Iran, Turkey and Brazil, proposed moving all of Iran’s uranium abroad for enrichment, only to low strengths sufficient for power generation and medical use; they did so repeatedly and America mocked them. Western powers insistently mistranslate Ahmedinejad’s alleged threat to destroy Israel. In fact he quoted Ayatollah Khomeini in the 1980s, who said famously (to Farsi-speaking audiences at least) that apartheid South Africa and Israel’s mistreatment of Palestinians must be ended by History, neither by violence nor was it Iran’s job to do it. The West would rather have an enemy: it justifies a burgeoning American police-state, funds the military-industrial complex against which Eisenhower warned and distracts Americans from their worsening domestic failures; it covers over Israel’s (like it or hate it) slow-motion removal of Palestinians, Muslim and Christian, noticeable even to the otherwise dependably myopic Jimmy Carter; it gives pathetic little men pretending to lead France and Britain a reason to strut before marching bands.

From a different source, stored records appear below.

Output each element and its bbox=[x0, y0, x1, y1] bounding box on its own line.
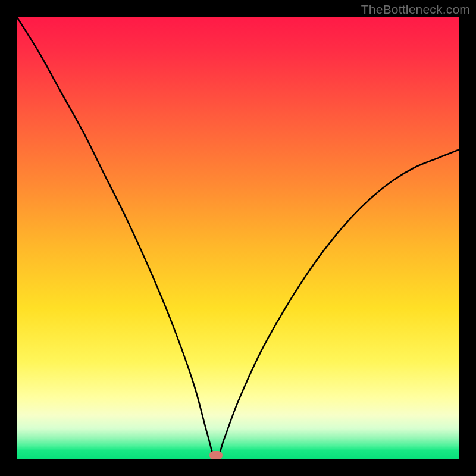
chart-frame: TheBottleneck.com bbox=[0, 0, 476, 476]
watermark-text: TheBottleneck.com bbox=[361, 2, 470, 17]
plot-area bbox=[17, 17, 459, 459]
bottleneck-curve bbox=[17, 17, 459, 459]
optimal-point-marker bbox=[209, 451, 223, 459]
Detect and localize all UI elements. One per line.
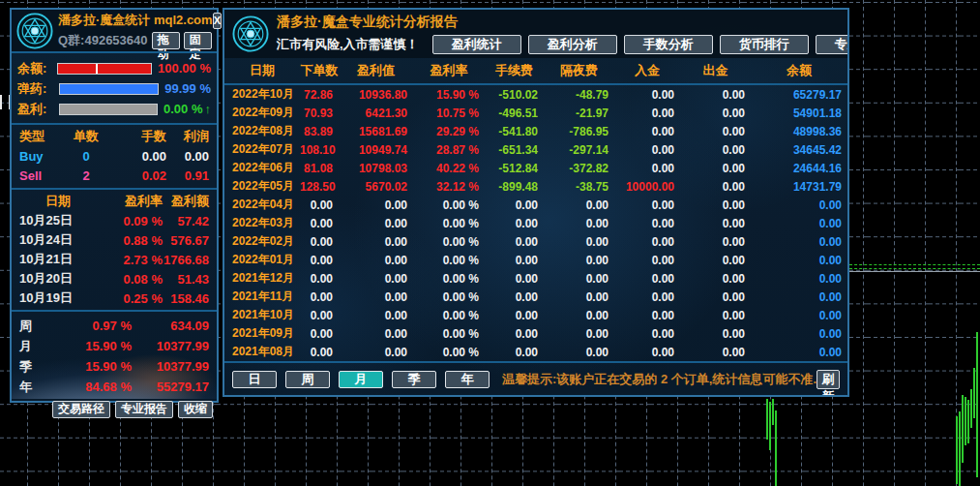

But even if we escape world war over Syria, at very least we strengthen Sunni despots even when America has learnt fracking and Gulf Oil looms less important. The same despots have used their oil profits to spread Al Qaeda-style terrorist movements from Saudi to Bali to London and Manhattan. Swallowing hard at times over Syria, our media sings to America’s Progressive consensus, ideologues all, distracted by preconceptions on democracy and human rights and much else, convinced that Syria should be a Little America and everyone is everywhere as deluded as we. This comes as internet video shows a Syrian ally supposedly eating the heart ripped from a slain government soldier (no, Virginia, cannibalism isn’t Islamic).

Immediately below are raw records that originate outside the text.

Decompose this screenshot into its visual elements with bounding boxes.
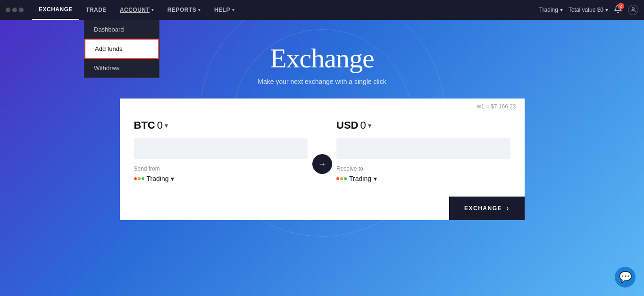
dropdown-add-funds[interactable]: Add funds xyxy=(84,39,159,59)
btc-currency-header: BTC 0 ▾ xyxy=(134,119,308,132)
chevron-down-icon: ▾ xyxy=(560,7,563,13)
usd-select-chevron[interactable]: ▾ xyxy=(368,122,371,129)
window-controls xyxy=(6,8,24,12)
card-left: BTC 0 ▾ Send from Trading ▾ xyxy=(120,110,322,197)
svg-point-0 xyxy=(632,8,635,10)
arrow-right-icon: › xyxy=(507,205,510,212)
nav-reports[interactable]: REPORTS ▾ xyxy=(161,0,208,20)
usd-currency-header: USD 0 ▾ xyxy=(336,119,510,132)
dropdown-withdraw[interactable]: Withdraw xyxy=(84,59,159,77)
navbar: EXCHANGE TRADE ACCOUNT ▾ REPORTS ▾ HELP … xyxy=(0,0,644,20)
card-right: USD 0 ▾ Receive to Trading ▾ xyxy=(322,110,525,197)
chat-bubble[interactable]: 💬 xyxy=(615,267,636,288)
notification-count: 2 xyxy=(618,3,624,9)
account-dropdown: Dashboard Add funds Withdraw xyxy=(84,20,159,78)
wallet-dots xyxy=(134,177,144,180)
wallet-dots-right xyxy=(336,177,347,180)
exchange-button[interactable]: EXCHANGE › xyxy=(449,197,525,220)
page-subtitle: Make your next exchange with a single cl… xyxy=(258,78,386,85)
swap-arrow[interactable]: → xyxy=(312,154,332,174)
chevron-down-icon: ▾ xyxy=(605,7,608,13)
nav-help[interactable]: HELP ▾ xyxy=(208,0,242,20)
usd-balance: 0 xyxy=(360,119,366,132)
nav-exchange[interactable]: EXCHANGE xyxy=(32,0,79,20)
trading-selector[interactable]: Trading ▾ xyxy=(539,7,563,13)
nav-links: EXCHANGE TRADE ACCOUNT ▾ REPORTS ▾ HELP … xyxy=(32,0,539,20)
receive-to-label: Receive to xyxy=(336,165,510,172)
hero-section: Exchange Make your next exchange with a … xyxy=(258,42,386,85)
btc-label: BTC xyxy=(134,119,155,132)
dot-yellow xyxy=(12,8,17,12)
usd-input[interactable] xyxy=(336,138,510,159)
chevron-down-icon: ▾ xyxy=(232,8,235,12)
chevron-down-icon: ▾ xyxy=(198,8,201,12)
dropdown-dashboard[interactable]: Dashboard xyxy=(84,20,159,39)
total-value: Total value $0 ▾ xyxy=(569,7,608,13)
usd-label: USD xyxy=(336,119,358,132)
page-title: Exchange xyxy=(258,42,386,74)
dot-icon-r2 xyxy=(340,177,343,180)
send-wallet-selector[interactable]: Trading ▾ xyxy=(134,175,308,182)
btc-select-chevron[interactable]: ▾ xyxy=(165,122,168,129)
chevron-down-icon: ▾ xyxy=(151,8,154,12)
receive-wallet-chevron: ▾ xyxy=(374,175,377,182)
dot-green xyxy=(19,8,24,12)
nav-trade[interactable]: TRADE xyxy=(79,0,113,20)
exchange-rate: ≋1 = $7,166.23 xyxy=(120,99,525,110)
nav-account[interactable]: ACCOUNT ▾ xyxy=(113,0,161,20)
dot-icon-1 xyxy=(134,177,137,180)
navbar-right: Trading ▾ Total value $0 ▾ 2 xyxy=(539,5,638,15)
dot-icon-2 xyxy=(138,177,141,180)
btc-balance: 0 xyxy=(157,119,163,132)
arrow-circle[interactable]: → xyxy=(312,154,332,174)
exchange-card: ≋1 = $7,166.23 BTC 0 ▾ Send from Tr xyxy=(120,99,525,220)
chat-icon: 💬 xyxy=(619,271,632,283)
send-wallet-label: Trading xyxy=(147,175,169,182)
user-avatar[interactable] xyxy=(628,5,638,15)
dot-icon-r1 xyxy=(336,177,339,180)
dot-icon-3 xyxy=(142,177,144,180)
card-bottom-row: EXCHANGE › xyxy=(120,197,525,220)
notifications-bell[interactable]: 2 xyxy=(614,5,622,15)
send-wallet-chevron: ▾ xyxy=(171,175,174,182)
card-columns: BTC 0 ▾ Send from Trading ▾ xyxy=(120,110,525,197)
btc-input[interactable] xyxy=(134,138,308,159)
arrow-right-icon: → xyxy=(318,159,326,169)
dot-red xyxy=(6,8,10,12)
dot-icon-r3 xyxy=(344,177,347,180)
send-from-label: Send from xyxy=(134,165,308,172)
receive-wallet-selector[interactable]: Trading ▾ xyxy=(336,175,510,182)
receive-wallet-label: Trading xyxy=(349,175,371,182)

My bet is that there will be no real negotiations with Iran despite the elections. Whether there is a contained slaughter or a global one, starting in Syria, the Iranian government which needs reform will slide into largely cosmetic changes from which it emerges even stronger and we will have helped the mullahs whom we need as enemies. Pity, as even Iran’s growing rural middle classes increasingly prefer the reformers over yesteryear’s popular heroes such as Ahmedinejad.

As Will Rogers asked, “Stupidity got us into this mess. Why can’t it get us out?”